Ein weiterer Windstoß riss die schwere Wolkendecke auf, und ein Sonnenstrahl brach durch sie hindurch, um das Tal zu erleuchten. Es war ein Anblick, der einem Sterblichen Demut lehrte. War es ein Zeichen der Götter? Die Seherin lächelte. Ganz sicher nicht. Es war einfach nur ein wunderbares Bild, ein großartiger Augenblick auf die Herrlichkeit des Lebens und der Welt. Und sie erkannte nicht zum ersten Mal, dass die erhabene Schönheit der Natur viel besser dazu geeignet schien, einen unruhigen Geist zu befrieden und Sorgen zu vertreiben, als verschleierte Antworten auf schlecht gestellte Fragen es jemals vermocht hätten.
Der Wind trug die gedämpften Geräusche des Lagerplatzes der Pilger zu ihr. Der Tag neigte sich seinem Ende zu und die meisten von ihnen richteten sich auf eine weitere Nacht am Ufer ein. Die Älteste sah kleine Feuer aufflammen, Glühwürmchen gleich, und alles war friedlich. Wie viele vermochten wohl an diesem Ort für eine Weile die Sorgen vergessen, die sie hergebracht hatten? Wie viele von ihnen hofften wohl, dass sich ihr Los verbessern würde, nachdem das Boot sie zur Insel gebracht und eine Priesterin sie empfangen hatte? Ging es ihnen danach besser, als jetzt, in diesem Moment, als sie noch hofften und unter Gleichgesinnten weilten?
Und da brach sie über ihr herein: eine Vision, so klar und deutlich, wie schon seit langer Zeit nicht mehr. Die Älteste sah die Pilger, wie sie miteinander das Leben feierten, wie sie hofften und lachten und einander halfen, sich Ratschläge erteilten und Mut zusprachen, während sie die Herrlichkeit der Welt bestaunten, wie sie es eben noch getan hatte. Nur saßen sie nicht mehr um kleine Lagerfeuer auf den Decken und Fellen, die ihr Nachtlager am Ufer waren, sondern auf hölzernen Bänken an reich gedeckten Tischen, in einem vor Leben pulsierenden Gasthaus inmitten der Insel.

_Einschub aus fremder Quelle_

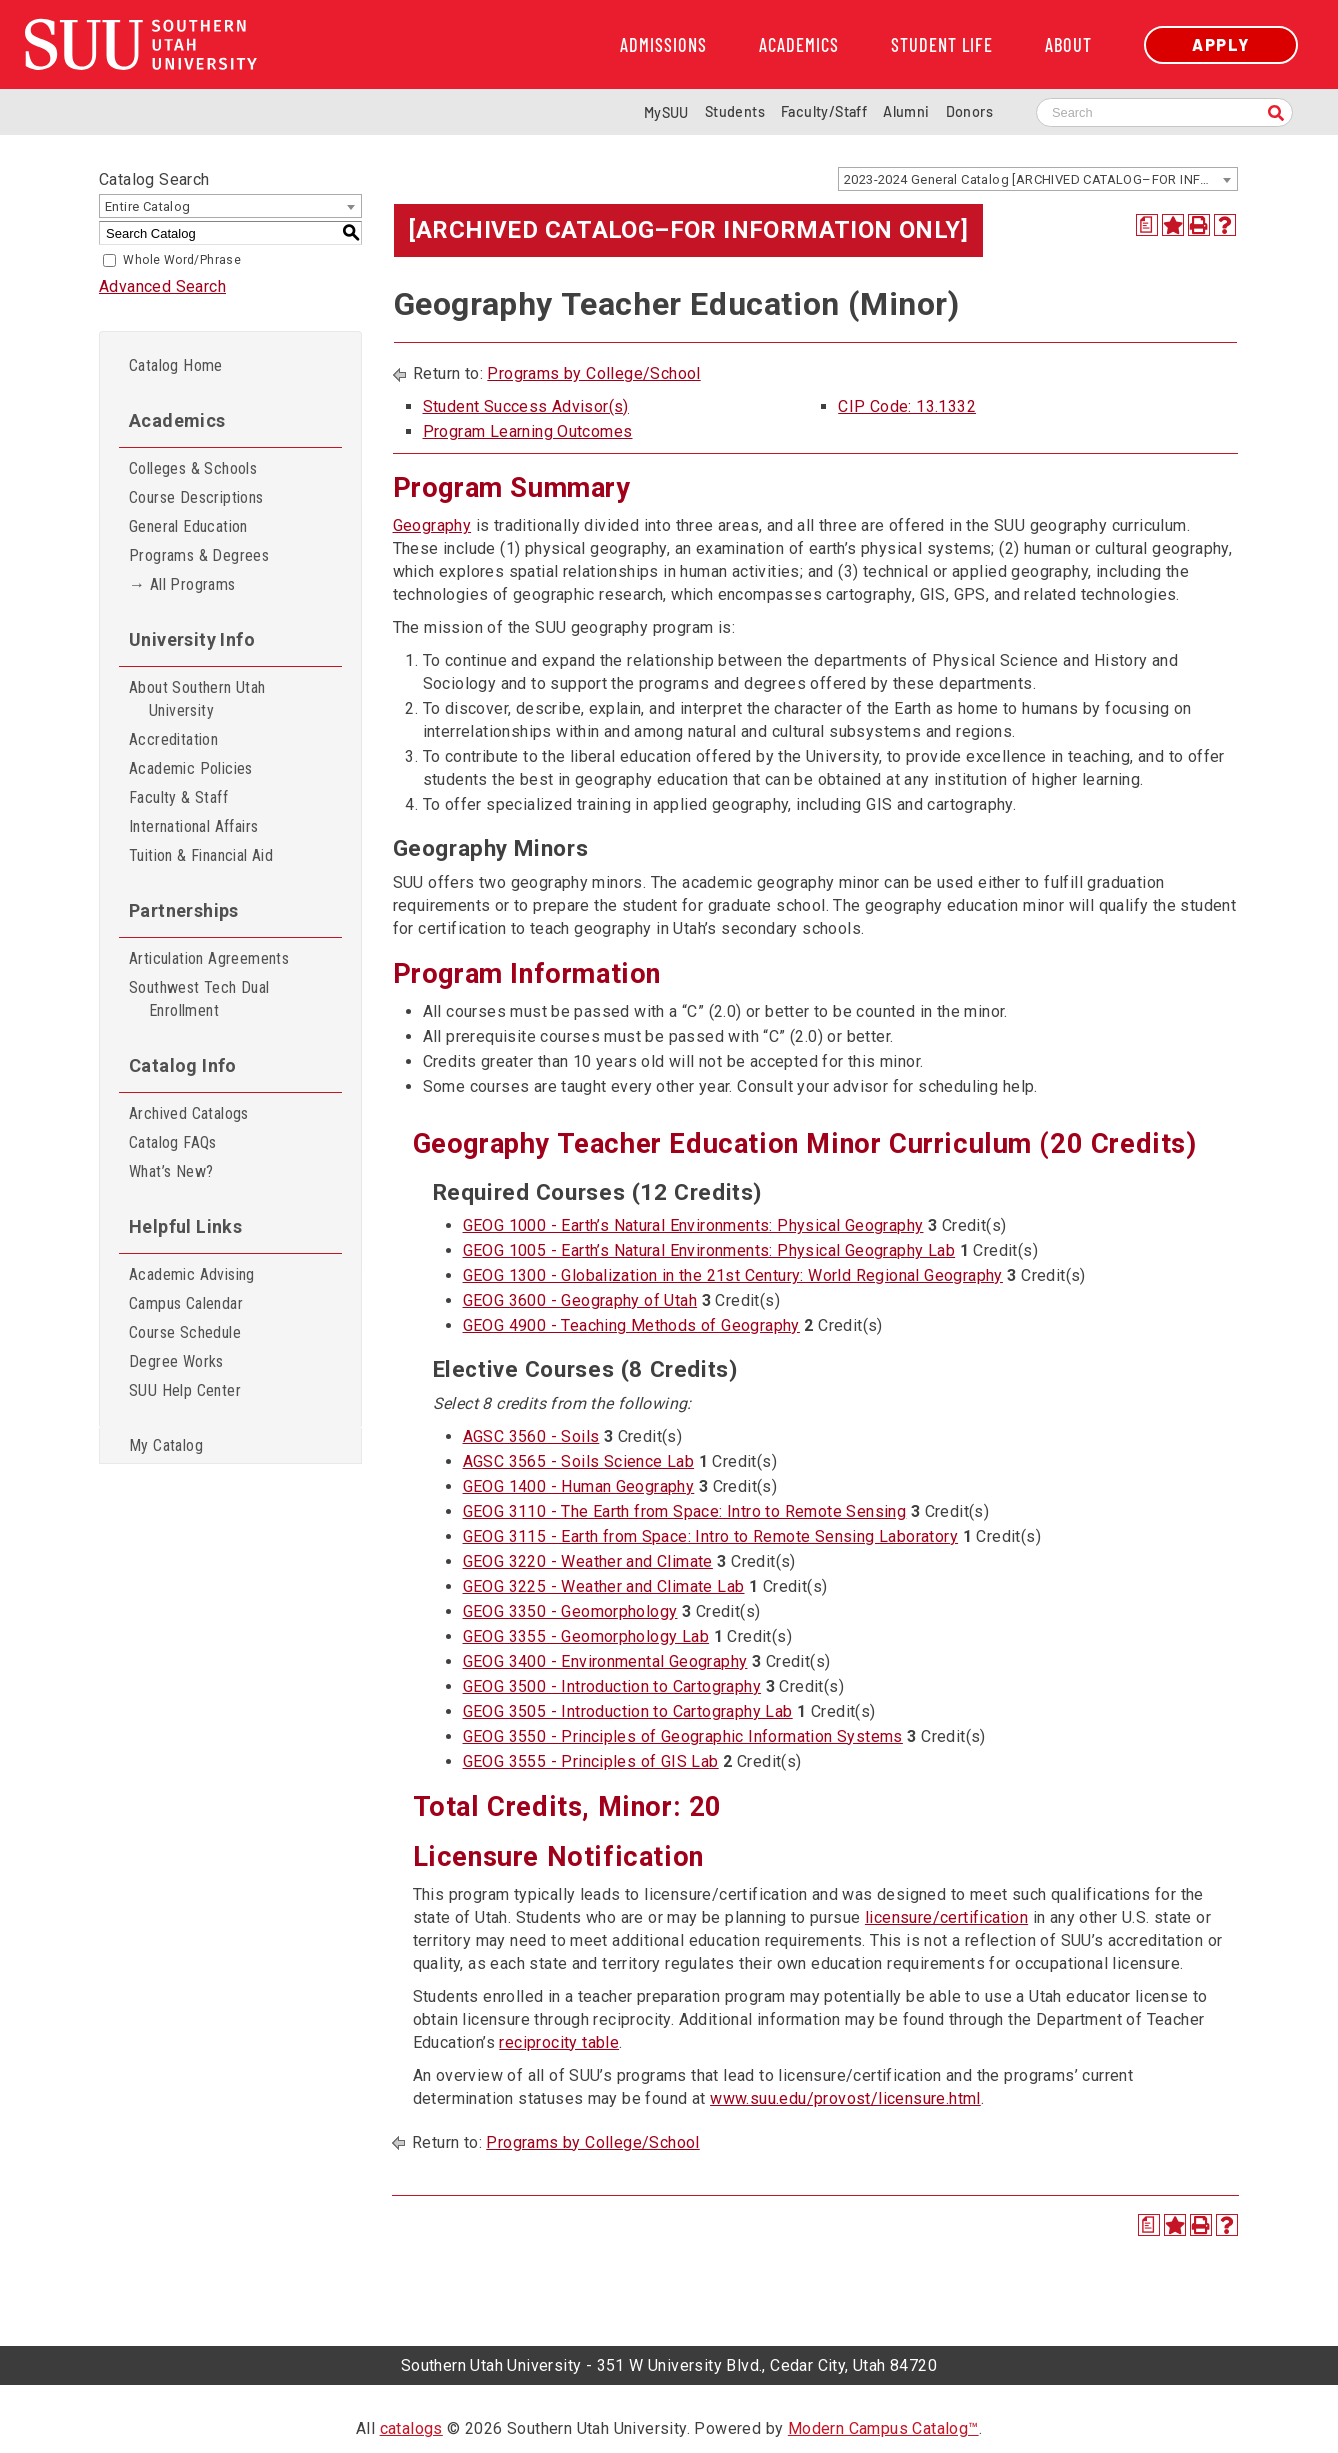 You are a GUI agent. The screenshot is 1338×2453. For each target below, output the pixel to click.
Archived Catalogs (189, 1113)
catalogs (411, 2428)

Die Älteste hörte leisen Flügelschlag und kehrte aus ihrer Gedankenwelt zurück. Einige Fledermäuse, mit denen sich die Schwesterschaft die Insel teilte, waren aus ihrem felsigen Unterschlupf gekommen und machten sich in der Dämmerung auf die Suche nach Futter. Eine Fledermaus, so nachtschwärmend wie die Pilger aus ihrer Vision. Die Älteste lächelte. All die Zweifel, all die Verschleierungen des Möglichen hatten ihre Sinne geschärft, und sie entschied, dass diese Vision nicht im Ungefähren bleiben würde. Sie würde ein Gasthaus errichten, hier auf der Insel Selena, dessen Gäste mit einem Boot herübergebracht werden musste, und dessen Frieden heilig war, auf dass die Menschen hier zueinander und sie Hilfe fanden, während sie die Schönheit der Welt, die sich vor ihren Augen ausbreitete, bewundern konnten.
All das, da war sie sich sicher, war von größerem Nutzen als die Worte einer Priesterin, die selbst kaum wusste, wovon sie sprach.